Fingerprints everywhere! Are we ready for 4 million dirty Windows 8 touchscreens?

16.10.2012

Today, McKinley says, he and Cohen in conjunction with another MIT professor, George Barbastathis, have successfully developed a highly transparent surface texture and chemical treatment that repels water, but doesnt yet effectively repel finger oil. Nailing that oil-resistant quality, however, is probably just a matter of time.

Perhaps the most serious roadblock McKinley and Cohen are working through is the same one the researchers at the Max Planck Institute struggle with: Their surface treatment still is not durable enough to withstand a reasonable amount of the wear and tear that comes with the day-to-day life of a touchscreen device.

The real concern is the mechanical robustness, the reliability of the treatment, McKinley says. The oleophobic coating has to be tough enough to resist being scratched or rubbed off after coming into contact with objects like keys.

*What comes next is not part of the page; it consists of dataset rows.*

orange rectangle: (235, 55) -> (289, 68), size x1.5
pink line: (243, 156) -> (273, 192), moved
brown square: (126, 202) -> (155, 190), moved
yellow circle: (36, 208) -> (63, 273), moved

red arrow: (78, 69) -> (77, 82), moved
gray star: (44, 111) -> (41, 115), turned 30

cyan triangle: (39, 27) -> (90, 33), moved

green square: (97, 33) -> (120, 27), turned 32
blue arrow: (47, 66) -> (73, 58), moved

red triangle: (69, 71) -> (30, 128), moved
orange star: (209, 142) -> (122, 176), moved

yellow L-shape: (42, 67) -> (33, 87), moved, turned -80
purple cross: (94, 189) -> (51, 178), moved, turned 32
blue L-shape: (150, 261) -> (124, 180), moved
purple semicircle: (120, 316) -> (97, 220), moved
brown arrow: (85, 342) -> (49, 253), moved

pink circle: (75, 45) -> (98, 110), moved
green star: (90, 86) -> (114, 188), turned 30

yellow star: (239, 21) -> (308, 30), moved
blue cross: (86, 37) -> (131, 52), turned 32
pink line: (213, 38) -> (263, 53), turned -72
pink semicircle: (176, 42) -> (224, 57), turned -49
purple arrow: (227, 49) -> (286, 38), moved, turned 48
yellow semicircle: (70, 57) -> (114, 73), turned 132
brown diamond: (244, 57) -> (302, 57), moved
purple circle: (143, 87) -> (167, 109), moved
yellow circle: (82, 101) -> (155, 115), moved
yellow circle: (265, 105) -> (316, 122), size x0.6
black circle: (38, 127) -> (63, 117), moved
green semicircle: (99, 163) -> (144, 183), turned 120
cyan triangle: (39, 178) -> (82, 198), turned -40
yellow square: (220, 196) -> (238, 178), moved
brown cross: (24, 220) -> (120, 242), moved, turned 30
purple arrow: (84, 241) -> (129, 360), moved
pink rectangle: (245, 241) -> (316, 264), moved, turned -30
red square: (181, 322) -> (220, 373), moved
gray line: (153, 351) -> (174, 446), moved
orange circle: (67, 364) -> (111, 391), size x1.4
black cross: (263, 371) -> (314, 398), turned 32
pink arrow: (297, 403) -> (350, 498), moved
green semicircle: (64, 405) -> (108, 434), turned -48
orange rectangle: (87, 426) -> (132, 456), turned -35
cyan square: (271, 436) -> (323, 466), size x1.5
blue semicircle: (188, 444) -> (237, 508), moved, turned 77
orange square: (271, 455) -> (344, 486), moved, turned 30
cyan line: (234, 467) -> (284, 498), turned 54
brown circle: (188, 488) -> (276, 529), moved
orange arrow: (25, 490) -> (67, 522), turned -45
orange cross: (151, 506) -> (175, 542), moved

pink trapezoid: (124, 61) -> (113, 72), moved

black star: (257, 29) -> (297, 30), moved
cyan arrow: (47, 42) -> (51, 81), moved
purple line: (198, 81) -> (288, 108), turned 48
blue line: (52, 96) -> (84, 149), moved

McKinley compares the challenge to the one faced by the developers of the Teflon surfaces used in nonstick frying pans. When they first came out with frying pans treated with Teflon to make them nonstick, they had same kind of reliability problems, but they still went to market, and, McKinley adds, the Teflon coatings got more and more durable after their introduction. McKinley believes the same thing will likely happen with smudge-resistant treatments used on computer touchscreens.